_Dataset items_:
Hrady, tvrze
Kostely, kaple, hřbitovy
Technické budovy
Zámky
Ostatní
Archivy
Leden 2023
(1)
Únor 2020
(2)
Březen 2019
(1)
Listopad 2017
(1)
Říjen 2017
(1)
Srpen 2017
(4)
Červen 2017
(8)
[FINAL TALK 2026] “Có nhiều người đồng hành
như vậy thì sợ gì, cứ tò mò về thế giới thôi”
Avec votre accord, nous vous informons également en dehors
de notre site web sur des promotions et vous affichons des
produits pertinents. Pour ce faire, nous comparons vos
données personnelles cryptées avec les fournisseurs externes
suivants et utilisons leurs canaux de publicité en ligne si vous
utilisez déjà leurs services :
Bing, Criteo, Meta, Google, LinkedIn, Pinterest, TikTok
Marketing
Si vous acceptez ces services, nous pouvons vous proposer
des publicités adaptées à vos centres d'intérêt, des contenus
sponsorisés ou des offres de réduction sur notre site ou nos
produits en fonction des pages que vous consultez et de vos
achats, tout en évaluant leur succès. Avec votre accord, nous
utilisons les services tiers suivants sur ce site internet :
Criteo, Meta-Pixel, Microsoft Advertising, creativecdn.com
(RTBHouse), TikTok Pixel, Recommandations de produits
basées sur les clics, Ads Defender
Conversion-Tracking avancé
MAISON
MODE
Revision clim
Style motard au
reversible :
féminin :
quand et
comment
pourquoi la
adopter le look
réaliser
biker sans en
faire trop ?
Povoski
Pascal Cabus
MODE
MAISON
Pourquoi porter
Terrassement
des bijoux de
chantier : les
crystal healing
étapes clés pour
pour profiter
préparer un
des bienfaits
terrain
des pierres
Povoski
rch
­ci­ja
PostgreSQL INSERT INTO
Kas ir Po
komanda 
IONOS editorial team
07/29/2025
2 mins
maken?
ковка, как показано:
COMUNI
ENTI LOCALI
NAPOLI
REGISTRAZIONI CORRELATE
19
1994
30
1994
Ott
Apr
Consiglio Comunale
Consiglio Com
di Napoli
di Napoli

_Your task_:
Copy all lines of the records that have the string "suivants" in them.

_Result of this task_:
suivants et utilisons leurs canaux de publicité en ligne si vous
utilisons les services tiers suivants sur ce site internet :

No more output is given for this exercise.